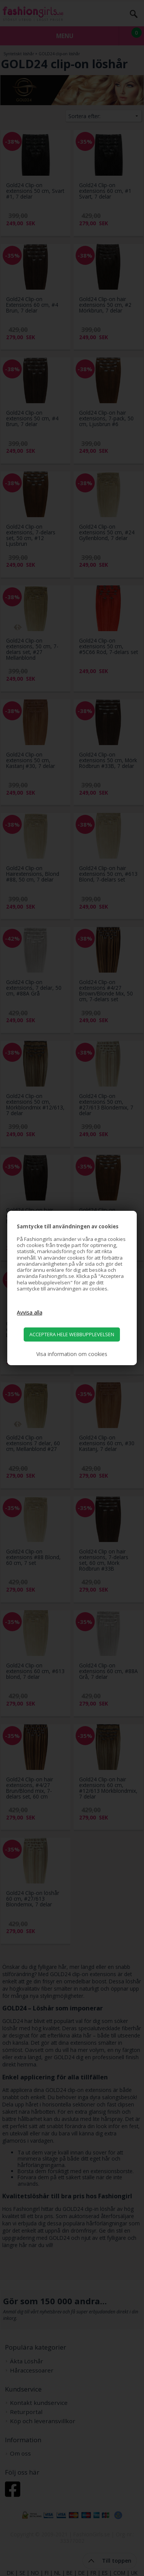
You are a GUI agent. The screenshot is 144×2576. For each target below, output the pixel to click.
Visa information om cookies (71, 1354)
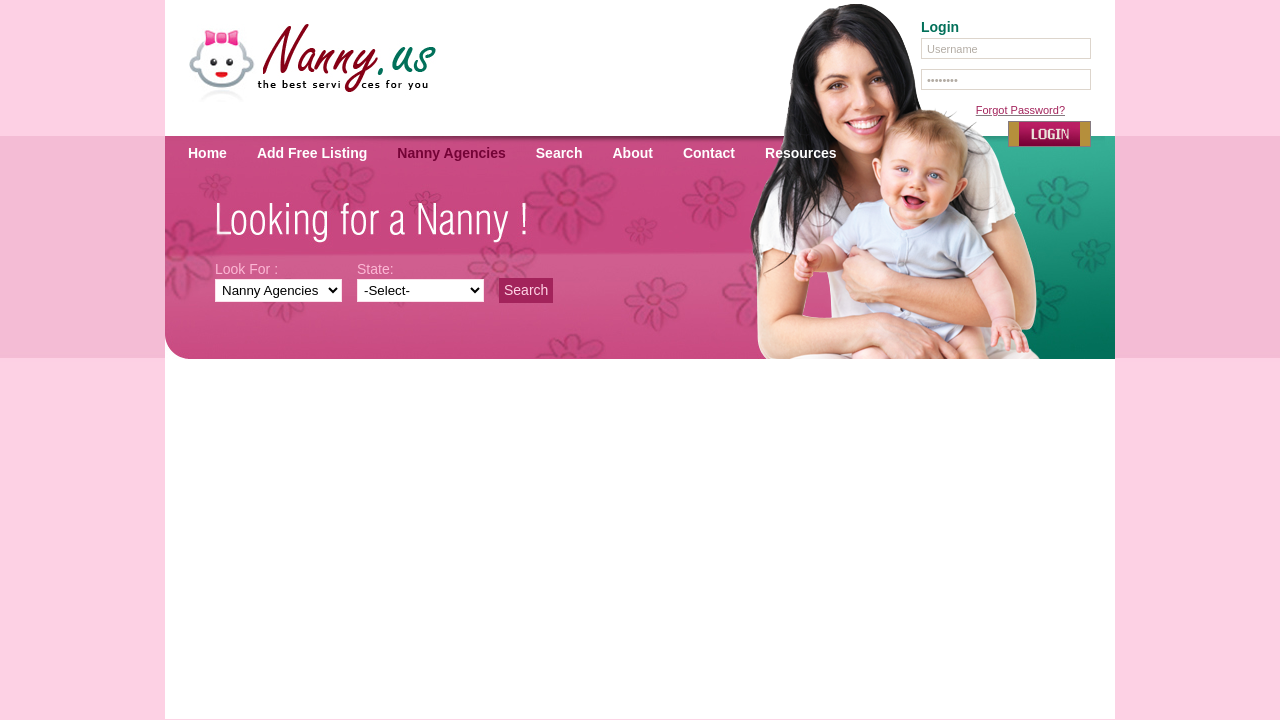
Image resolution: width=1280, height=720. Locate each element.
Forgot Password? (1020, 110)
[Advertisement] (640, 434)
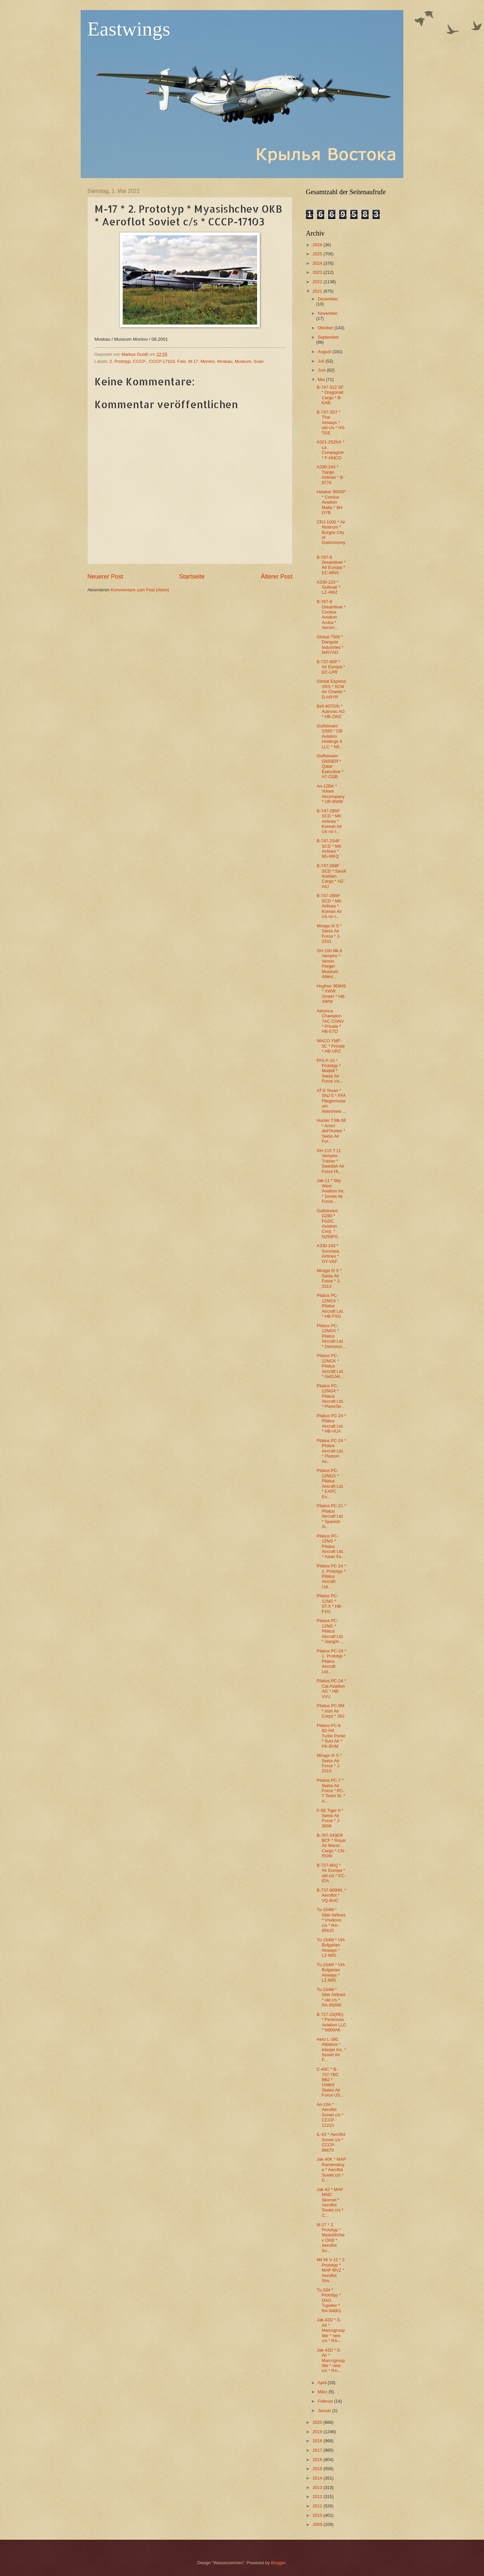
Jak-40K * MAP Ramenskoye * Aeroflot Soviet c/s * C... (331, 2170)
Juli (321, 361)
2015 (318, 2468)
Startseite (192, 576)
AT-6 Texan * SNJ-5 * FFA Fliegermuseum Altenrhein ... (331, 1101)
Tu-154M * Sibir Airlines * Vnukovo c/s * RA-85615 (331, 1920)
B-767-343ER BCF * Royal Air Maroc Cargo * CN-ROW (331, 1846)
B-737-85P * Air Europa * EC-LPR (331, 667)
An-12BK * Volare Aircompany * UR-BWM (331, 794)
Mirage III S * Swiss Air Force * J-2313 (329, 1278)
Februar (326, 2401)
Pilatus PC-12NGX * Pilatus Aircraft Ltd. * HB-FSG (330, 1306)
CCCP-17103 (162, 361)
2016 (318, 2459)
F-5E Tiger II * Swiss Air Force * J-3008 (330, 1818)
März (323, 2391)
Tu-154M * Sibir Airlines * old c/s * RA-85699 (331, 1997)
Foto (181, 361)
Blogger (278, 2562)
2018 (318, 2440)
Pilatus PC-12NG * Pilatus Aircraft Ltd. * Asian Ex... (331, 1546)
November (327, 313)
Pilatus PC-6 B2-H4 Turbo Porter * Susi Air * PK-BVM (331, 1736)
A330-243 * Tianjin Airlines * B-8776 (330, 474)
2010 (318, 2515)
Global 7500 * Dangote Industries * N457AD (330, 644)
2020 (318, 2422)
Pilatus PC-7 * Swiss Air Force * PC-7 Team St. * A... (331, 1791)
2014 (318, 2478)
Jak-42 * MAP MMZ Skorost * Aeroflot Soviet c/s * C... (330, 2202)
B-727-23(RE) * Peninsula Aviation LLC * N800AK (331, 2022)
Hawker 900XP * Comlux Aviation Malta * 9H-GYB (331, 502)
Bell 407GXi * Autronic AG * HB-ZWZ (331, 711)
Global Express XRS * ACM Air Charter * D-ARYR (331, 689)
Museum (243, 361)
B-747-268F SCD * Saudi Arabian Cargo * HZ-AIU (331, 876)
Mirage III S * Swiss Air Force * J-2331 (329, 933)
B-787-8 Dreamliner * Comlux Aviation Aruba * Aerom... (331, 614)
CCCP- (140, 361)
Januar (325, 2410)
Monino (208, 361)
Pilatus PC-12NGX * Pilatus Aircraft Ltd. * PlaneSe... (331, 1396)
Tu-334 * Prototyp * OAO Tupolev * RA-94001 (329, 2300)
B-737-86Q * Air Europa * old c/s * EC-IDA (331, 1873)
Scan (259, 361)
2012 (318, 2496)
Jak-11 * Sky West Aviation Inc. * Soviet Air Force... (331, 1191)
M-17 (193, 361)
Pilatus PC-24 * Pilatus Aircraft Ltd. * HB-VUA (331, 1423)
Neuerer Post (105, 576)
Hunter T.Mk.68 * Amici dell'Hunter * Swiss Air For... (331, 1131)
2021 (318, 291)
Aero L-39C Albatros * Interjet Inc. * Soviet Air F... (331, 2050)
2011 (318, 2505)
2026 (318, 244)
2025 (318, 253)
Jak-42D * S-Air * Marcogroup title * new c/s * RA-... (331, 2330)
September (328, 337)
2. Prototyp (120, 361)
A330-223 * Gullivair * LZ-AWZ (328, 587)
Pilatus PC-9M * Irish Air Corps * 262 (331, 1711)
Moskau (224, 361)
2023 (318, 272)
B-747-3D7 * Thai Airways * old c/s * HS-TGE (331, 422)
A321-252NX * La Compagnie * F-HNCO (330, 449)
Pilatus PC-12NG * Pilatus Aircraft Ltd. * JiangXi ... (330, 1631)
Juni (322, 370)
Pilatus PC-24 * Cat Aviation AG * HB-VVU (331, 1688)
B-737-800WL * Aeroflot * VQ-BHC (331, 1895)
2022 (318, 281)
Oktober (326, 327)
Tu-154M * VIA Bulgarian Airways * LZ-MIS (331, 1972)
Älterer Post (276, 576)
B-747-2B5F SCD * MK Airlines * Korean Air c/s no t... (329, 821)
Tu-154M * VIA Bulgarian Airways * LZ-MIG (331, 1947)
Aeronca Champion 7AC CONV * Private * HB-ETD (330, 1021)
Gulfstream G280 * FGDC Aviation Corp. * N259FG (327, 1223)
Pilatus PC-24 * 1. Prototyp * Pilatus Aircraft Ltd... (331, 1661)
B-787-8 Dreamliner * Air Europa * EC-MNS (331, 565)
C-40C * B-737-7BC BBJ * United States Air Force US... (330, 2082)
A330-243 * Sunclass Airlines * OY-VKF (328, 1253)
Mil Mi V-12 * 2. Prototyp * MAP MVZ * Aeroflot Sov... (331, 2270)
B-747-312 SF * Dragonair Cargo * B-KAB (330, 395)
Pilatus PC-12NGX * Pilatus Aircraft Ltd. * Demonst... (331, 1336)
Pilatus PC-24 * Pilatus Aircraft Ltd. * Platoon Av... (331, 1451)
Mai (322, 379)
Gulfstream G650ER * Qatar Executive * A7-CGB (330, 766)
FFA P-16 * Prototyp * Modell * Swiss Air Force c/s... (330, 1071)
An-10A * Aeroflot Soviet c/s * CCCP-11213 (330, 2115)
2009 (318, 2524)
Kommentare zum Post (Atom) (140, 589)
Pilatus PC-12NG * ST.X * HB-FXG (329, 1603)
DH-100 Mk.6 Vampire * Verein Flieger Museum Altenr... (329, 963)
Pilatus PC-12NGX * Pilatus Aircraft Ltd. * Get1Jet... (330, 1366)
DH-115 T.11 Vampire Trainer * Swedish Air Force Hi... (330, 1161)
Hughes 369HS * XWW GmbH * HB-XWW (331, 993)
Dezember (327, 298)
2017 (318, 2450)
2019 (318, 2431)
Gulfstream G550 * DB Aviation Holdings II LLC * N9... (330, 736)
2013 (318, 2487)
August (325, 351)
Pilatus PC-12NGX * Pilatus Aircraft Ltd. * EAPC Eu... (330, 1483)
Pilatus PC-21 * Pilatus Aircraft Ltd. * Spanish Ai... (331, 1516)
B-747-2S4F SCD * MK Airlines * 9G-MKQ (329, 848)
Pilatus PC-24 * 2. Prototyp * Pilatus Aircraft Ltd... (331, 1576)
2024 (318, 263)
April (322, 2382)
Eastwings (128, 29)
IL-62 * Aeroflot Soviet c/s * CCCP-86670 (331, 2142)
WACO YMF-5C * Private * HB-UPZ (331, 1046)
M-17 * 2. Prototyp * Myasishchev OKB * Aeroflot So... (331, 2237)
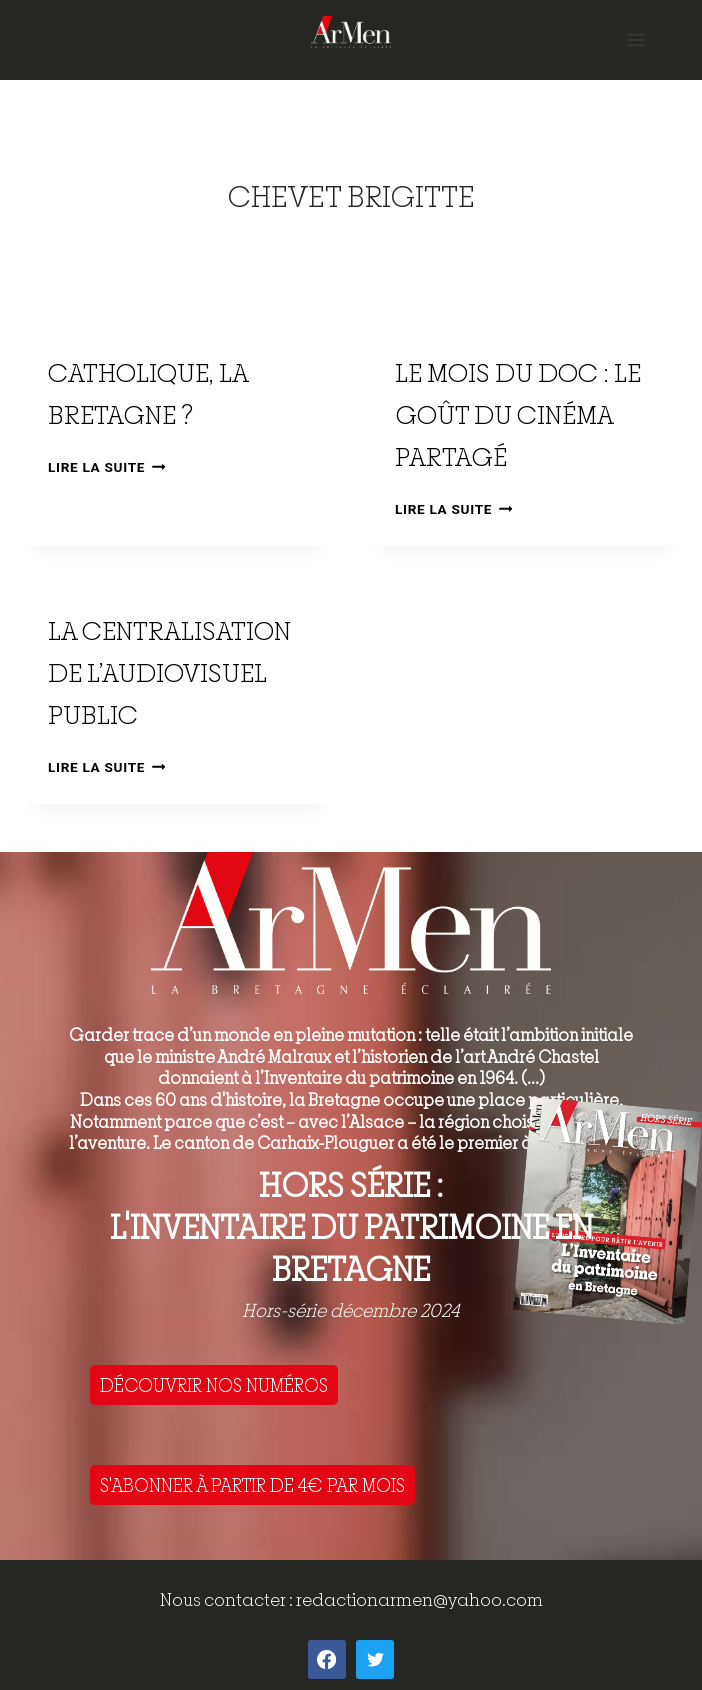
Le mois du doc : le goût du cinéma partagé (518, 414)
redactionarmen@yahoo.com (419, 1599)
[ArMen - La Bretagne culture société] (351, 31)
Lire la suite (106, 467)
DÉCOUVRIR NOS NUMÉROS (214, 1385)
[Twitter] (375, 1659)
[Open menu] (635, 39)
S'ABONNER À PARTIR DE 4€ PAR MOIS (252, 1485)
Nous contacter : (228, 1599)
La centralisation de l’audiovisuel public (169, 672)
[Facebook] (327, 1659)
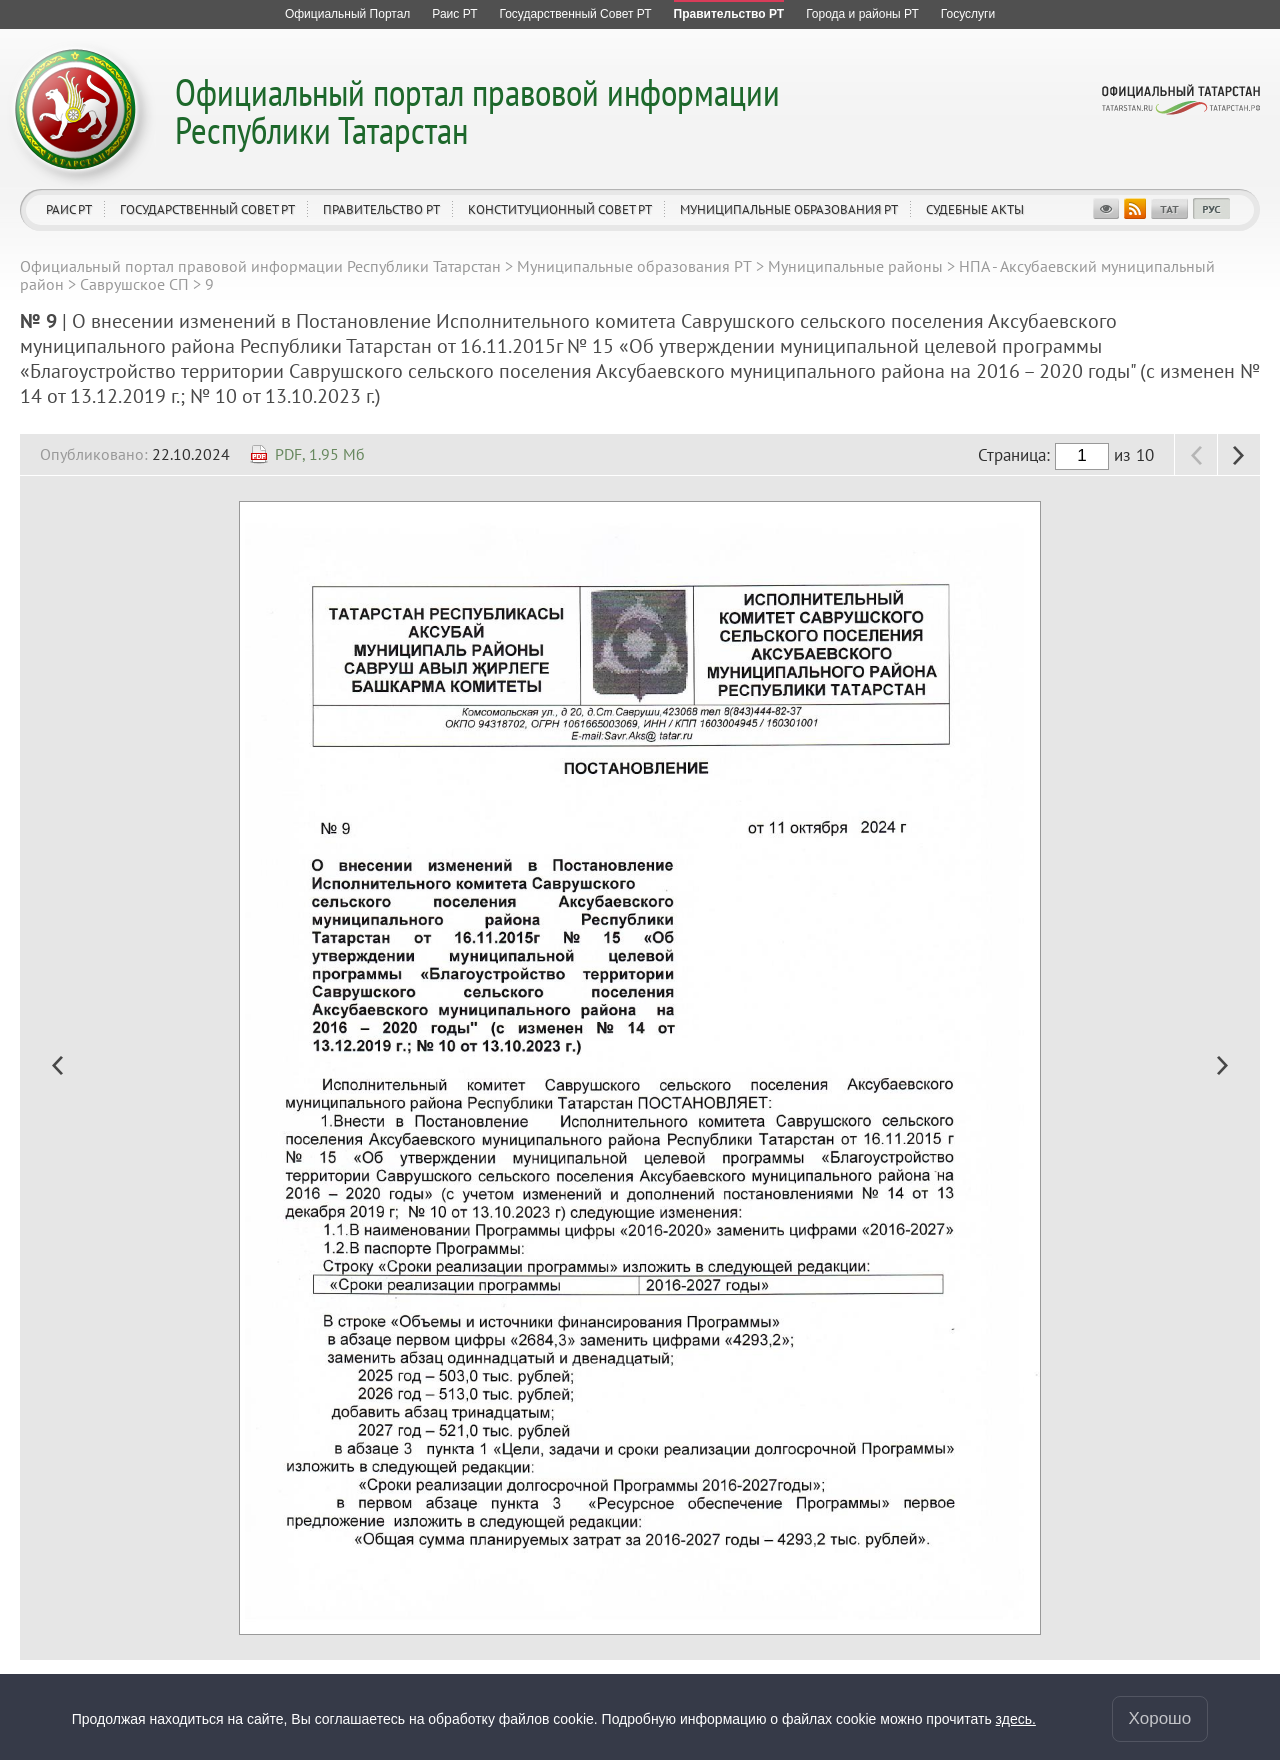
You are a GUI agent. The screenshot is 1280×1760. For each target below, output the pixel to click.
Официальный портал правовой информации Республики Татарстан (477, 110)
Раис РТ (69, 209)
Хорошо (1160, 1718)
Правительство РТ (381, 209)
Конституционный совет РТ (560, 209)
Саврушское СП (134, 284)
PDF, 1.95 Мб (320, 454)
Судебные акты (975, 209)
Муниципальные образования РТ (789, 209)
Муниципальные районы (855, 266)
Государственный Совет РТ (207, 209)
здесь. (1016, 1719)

◆ **What to work on**
Look back at the entries above and repeat, unchanged, every line from the line holding "B-737-85P * Air Europa * EC-LPR (331, 667)" through the line holding "B-747-268F SCD *".

◆ **Exercise result**
B-737-85P * Air Europa * EC-LPR (331, 667)
An-12BK * Volare Aircompany * UR-BWM (331, 794)
Mirage III S * Swiss Air Force * J-2313 (329, 1278)
Februar (326, 2401)
Pilatus PC-12NGX * Pilatus Aircraft Ltd. * HB-FSG (330, 1306)
CCCP-17103 (162, 361)
2016 (318, 2459)
F-5E Tiger II * Swiss Air Force * J-3008 (330, 1818)
März (323, 2391)
Tu-154M * Sibir Airlines * old c/s * RA-85699 (331, 1997)
Foto (181, 361)
Blogger (278, 2562)
2018 (318, 2440)
Pilatus PC-12NG * Pilatus Aircraft Ltd. * Asian Ex... (331, 1546)
November (327, 313)
Pilatus PC-6 B2-H4 Turbo Porter * Susi Air * PK-BVM (331, 1736)
A330-243 * Tianjin Airlines * B-8776 (330, 474)
2010 (318, 2515)
Global 7500 * Dangote Industries * N457AD (330, 644)
2020 (318, 2422)
Pilatus PC-7 * Swiss Air Force * PC-7 Team St. * A... (331, 1791)
2014 (318, 2478)
Jak-42 * MAP MMZ Skorost * Aeroflot Soviet c/s * C... (330, 2202)
B-727-23(RE) * Peninsula Aviation LLC * N800AK (331, 2022)
Hawker 900XP * Comlux Aviation Malta * 9H-GYB (331, 502)
Bell 407GXi * Autronic AG * HB-ZWZ (331, 711)
Global Express XRS * ACM Air Charter * D-ARYR (331, 689)
Museum (243, 361)
B-747-268F SCD * Saudi Arabian Cargo * HZ-AIU (331, 876)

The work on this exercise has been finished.